▶ **EXERCISE**
Some entries follow. Reproduce exactly the lines starting at the one with "местечек дореволюционного города." and stopping after the one with "СЕЙЧАС В ЭФИРЕ".

▶ **GIVEN ENTRIES**

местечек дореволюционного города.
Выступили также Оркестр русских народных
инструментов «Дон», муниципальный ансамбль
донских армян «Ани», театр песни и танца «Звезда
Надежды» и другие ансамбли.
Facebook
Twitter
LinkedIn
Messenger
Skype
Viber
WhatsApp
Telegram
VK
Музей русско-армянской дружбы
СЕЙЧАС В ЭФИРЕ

---

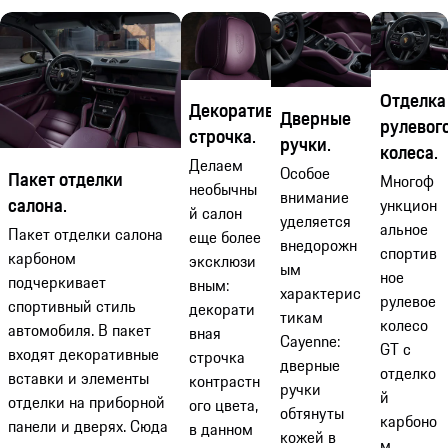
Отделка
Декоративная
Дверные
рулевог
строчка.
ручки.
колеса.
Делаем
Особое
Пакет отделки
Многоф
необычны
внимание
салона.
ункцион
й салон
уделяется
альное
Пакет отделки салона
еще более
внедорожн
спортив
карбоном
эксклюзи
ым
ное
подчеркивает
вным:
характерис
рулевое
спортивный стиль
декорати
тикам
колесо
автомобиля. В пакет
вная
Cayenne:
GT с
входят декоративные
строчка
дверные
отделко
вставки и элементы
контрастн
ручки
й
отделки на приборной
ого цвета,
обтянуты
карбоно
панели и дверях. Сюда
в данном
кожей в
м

▶ **RESPONSE BELOW**
местечек дореволюционного города.
Выступили также Оркестр русских народных
инструментов «Дон», муниципальный ансамбль
донских армян «Ани», театр песни и танца «Звезда
Надежды» и другие ансамбли.
Facebook
Twitter
LinkedIn
Messenger
Skype
Viber
WhatsApp
Telegram
VK
Музей русско-армянской дружбы
СЕЙЧАС В ЭФИРЕ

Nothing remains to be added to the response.